• Wed. Aug 10th, 2022

Russia-Ukraine crisis: It’s difficult getting money from the ATMs – Ghanaian student

Due to the crisis, Nana Kwame Appiah Denis, a Ghanaian student in Ukraine, has disclosed that he and his compatriots in that nation are having difficulty acquiring cash through Automated Teller Machines (ATMs).

“I am safe where I am, but the situation now is that many students, particularly from Ukraine’s western regions, are migrating to Poland.” Poland, Romania, and Slovakia have currently opened their borders to foreign nationals.

“As of today, we know that many students are organizing buses; therefore, you will be recommended not to bring too many items to make it easier to carry the few items you have with you.”

“Even acquiring money from ATMs is a significant challenge since there is a restriction to how much you can withdraw now,” he told TV3’s Komla Adom on Friday’s midday broadcast.

Following the conflict with Russia, Ghana’s government expressed worries about the safety of Ghanaian students in Ukraine.

“The Government of Ghana is gravely concerned about the security and safety of our over 1000 students and other Ghanaians in Ukraine,” the Ministry of Foreign Affairs and Regional Integration said in a series of tweets on Thursday, February 24. “We have asked them to shelter in place in their homes or in government places of shelter, while we engage the authorities, our relevant diplomatic missions, and our honorary consul on further measures.”

Meanwhile, Ghana’s Honorary Consul to Ukraine, Dr. Albert Kitcher, has stated that due to the Russia-Ukraine conflict, it is not possible to evacuate Ghanaian students or Ghanaians in general from Ukraine at this time.

According to him, Ukraine’s airspace has been closed, making aviation travel impossible.

Alternatively, he continued, Ghanaians residing near the Russian border will have to relocate to Ukraine, where they will be safer.

“The Ghanaian community is safe despite the early morning situation we all woke up to,” Dr. Kitcher remarked on TV3’s midday news on Thursday, February 24. There was a state of emergency issued as of last night, and I sent messages to them as a result.

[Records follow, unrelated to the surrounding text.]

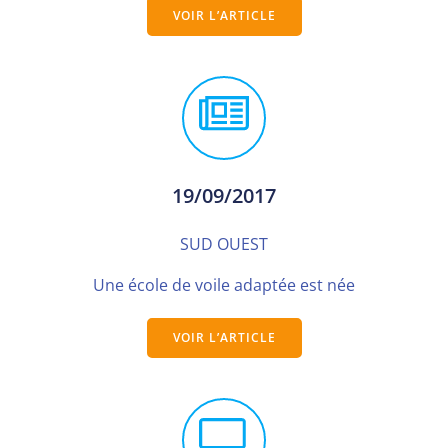
VOIR L’ARTICLE
19/09/2017
SUD OUEST
Une école de voile adaptée est née
VOIR L’ARTICLE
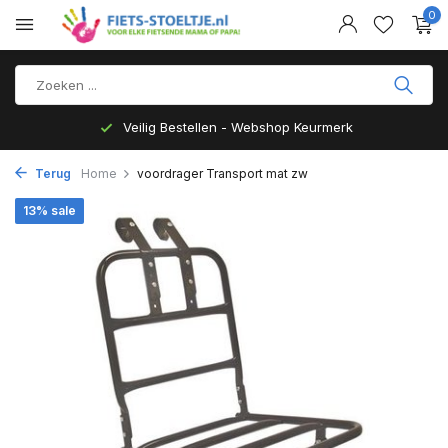
0
Veilig Bestellen - Webshop Keurmerk
Terug
Home
voordrager Transport mat zw
13% sale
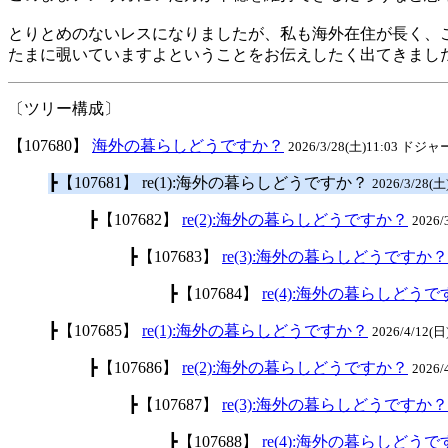
とりとめのないレスになりましたが、私も海外在住が長く、
たまに覗いていますよということをお伝えしたく出てきまし
〔ツリー構成〕
【107680】
海外の暮らしどうですか？
2026/3/28(土)11:03 ドジ
┣【107681】 re(1):海外の暮らしどうですか？
2026/3/28(土
┣【107682】
re(2):海外の暮らしどうですか？
2026
┣【107683】
re(3):海外の暮らしどうですか？
┣【107684】
re(4):海外の暮らしどう
┣【107685】
re(1):海外の暮らしどうですか？
2026/4/12(日
┣【107686】
re(2):海外の暮らしどうですか？
2026
┣【107687】
re(3):海外の暮らしどうですか？
┣【107688】
re(4):海外の暮らしどう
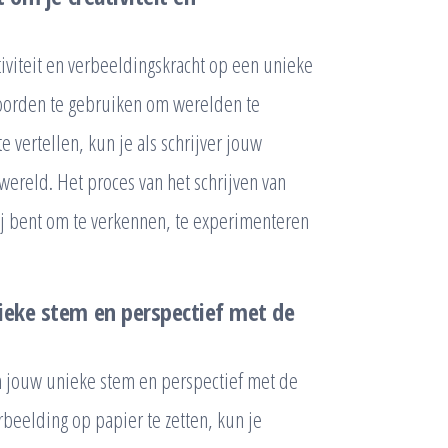
ativiteit en verbeeldingskracht op een unieke
woorden te gebruiken om werelden te
 vertellen, kun je als schrijver jouw
ereld. Het proces van het schrijven van
rij bent om te verkennen, te experimenteren
nieke stem en perspectief met de
m jouw unieke stem en perspectief met de
rbeelding op papier te zetten, kun je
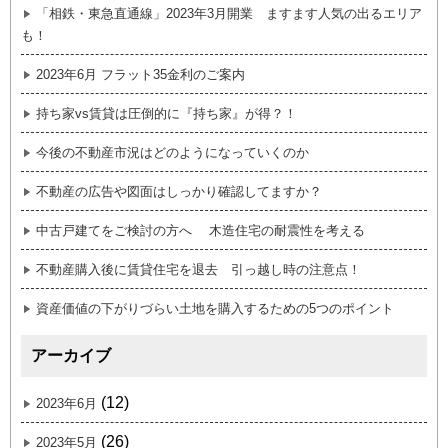
「相鉄・東急直通線」2023年3月開業 ますます人気の出るエリア
も！
2023年6月 フラット35金利のご案内
持ち家vs賃貸は圧倒的に『持ち家』が得？！
今後の不動産市況はどのようになっていくのか
不動産の広告や図面はしっかり確認してますか？
中古戸建てをご検討の方へ 木造住宅の耐震性を考える
不動産購入後に賃貸住宅を退去 引っ越し時の注意点！
資産価値の下がりづらい土地を購入するための5つのポイント
アーカイブ
(12)
2023年6月
(26)
2023年5月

“So, I’ll say that our folks are safe, and I’ve spoken with a few of them as recently as this morning.”

“Where we are now, even if we have everything, we cannot flee since Ukraine’s airspace is currently closed,” he added. What we can do is relocate or evacuate individuals to a safer location if we detect any regions that prove to be troublesome or where people would be susceptible.

“We had everything planned since we knew this would happen, so the Mission and the Ministry were already working on the logistics of getting the students out.”

“If there is to be an evacuation, it will be to a safer location.” We’re looking at the situation right now, and if a location is that close to the Russian border, we’ll urge people to leave. I also received a message from Ukraine’s Ministry of Foreign Affairs, which advised people to remain calm.”

Despite the fact that Ghanaian students in Ukraine have stated that they are safe in the interim, they have requested that the Ghanaian government prioritize evacuating them from the nation owing to the Russian issue.

“Absolutely, we are all safe as we speak now,” Dr Phillip Bobie Ansah, President of the National Union of Ghana Students (NUGS) Ukraine Chapter, told TV3’s Komla Adom on the Midday News on Thursday February 24.

“We have heard reactions from the embassies,” he added of the call for them to be evacuated.